• **Activity**: Find the line holding "Главные темы (648, 1869)" in the entries below. Give it again exactly, along with every line after it up to and including the line holding "Rutube (700, 2389)".

• **Records**:
- Opening Delimiter -
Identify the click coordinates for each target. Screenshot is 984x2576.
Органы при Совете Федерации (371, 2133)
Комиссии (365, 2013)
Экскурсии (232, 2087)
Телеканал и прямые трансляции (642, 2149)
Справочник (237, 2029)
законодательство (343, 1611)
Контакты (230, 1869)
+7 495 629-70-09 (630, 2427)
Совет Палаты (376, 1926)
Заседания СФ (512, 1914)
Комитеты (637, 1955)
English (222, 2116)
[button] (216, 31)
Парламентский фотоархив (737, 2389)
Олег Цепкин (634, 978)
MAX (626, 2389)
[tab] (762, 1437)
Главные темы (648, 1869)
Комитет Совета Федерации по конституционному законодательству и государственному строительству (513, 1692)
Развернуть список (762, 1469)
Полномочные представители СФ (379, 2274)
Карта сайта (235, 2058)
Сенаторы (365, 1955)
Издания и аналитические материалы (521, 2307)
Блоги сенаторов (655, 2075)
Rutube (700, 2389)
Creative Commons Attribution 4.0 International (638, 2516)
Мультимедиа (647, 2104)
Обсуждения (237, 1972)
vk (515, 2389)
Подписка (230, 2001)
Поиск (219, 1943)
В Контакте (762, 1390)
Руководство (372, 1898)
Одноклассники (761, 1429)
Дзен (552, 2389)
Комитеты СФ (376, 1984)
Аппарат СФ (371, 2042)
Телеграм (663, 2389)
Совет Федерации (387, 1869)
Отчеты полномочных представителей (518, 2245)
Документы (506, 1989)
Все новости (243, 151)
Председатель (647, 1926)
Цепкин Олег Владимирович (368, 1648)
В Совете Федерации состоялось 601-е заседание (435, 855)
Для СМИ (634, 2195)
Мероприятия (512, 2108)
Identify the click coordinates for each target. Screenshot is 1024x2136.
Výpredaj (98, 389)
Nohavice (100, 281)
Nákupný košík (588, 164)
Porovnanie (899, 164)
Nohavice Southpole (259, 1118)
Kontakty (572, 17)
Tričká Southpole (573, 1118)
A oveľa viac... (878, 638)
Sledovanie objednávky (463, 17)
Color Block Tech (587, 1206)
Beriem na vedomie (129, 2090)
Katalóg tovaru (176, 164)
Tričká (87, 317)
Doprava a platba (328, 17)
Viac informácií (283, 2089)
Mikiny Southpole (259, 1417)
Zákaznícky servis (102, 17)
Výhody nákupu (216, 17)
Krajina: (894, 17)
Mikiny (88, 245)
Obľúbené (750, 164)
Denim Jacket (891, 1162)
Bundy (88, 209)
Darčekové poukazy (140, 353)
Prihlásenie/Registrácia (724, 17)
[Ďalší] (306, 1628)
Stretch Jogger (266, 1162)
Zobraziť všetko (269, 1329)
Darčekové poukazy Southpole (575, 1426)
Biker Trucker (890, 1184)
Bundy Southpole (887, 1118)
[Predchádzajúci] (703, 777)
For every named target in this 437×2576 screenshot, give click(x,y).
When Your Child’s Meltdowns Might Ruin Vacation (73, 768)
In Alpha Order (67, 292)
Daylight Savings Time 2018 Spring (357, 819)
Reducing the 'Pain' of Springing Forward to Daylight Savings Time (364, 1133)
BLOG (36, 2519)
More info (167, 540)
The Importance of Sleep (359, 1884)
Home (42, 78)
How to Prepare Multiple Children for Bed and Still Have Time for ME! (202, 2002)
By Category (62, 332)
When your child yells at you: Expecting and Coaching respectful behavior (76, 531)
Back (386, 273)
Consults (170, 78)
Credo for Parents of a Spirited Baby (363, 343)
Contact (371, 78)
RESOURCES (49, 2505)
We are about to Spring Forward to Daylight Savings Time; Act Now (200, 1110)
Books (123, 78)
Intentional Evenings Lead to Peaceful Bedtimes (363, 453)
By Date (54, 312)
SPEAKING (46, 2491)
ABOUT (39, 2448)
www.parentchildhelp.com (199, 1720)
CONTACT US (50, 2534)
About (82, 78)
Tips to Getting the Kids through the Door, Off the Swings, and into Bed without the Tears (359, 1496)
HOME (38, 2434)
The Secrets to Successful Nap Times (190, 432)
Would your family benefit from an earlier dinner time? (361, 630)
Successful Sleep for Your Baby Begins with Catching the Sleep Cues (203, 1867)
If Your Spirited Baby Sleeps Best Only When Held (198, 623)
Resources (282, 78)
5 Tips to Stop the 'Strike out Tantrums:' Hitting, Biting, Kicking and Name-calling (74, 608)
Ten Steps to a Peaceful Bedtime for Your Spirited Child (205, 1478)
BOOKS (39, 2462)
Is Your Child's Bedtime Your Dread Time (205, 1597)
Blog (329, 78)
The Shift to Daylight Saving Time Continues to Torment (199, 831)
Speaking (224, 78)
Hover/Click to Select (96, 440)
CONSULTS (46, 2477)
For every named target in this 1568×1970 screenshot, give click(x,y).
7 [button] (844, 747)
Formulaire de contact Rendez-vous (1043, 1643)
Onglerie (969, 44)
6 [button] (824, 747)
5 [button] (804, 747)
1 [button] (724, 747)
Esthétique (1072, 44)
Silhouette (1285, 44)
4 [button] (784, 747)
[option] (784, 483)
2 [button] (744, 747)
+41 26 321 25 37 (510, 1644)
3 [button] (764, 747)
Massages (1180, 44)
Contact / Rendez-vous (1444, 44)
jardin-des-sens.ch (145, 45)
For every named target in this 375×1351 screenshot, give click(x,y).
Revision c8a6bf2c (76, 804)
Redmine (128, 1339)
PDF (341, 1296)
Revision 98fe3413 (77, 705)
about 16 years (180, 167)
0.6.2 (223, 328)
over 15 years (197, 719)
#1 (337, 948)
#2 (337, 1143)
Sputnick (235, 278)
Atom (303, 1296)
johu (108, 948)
- Closing Delimiter -
• **Task answer**:
Главные темы (648, 1869)
Комитет Совета Федерации по конституционному законодательству и государственному строительству (513, 1692)
Развернуть список (762, 1469)
Полномочные представители СФ (379, 2274)
Карта сайта (235, 2058)
Сенаторы (365, 1955)
Издания и аналитические материалы (521, 2307)
Блоги сенаторов (655, 2075)
Rutube (700, 2389)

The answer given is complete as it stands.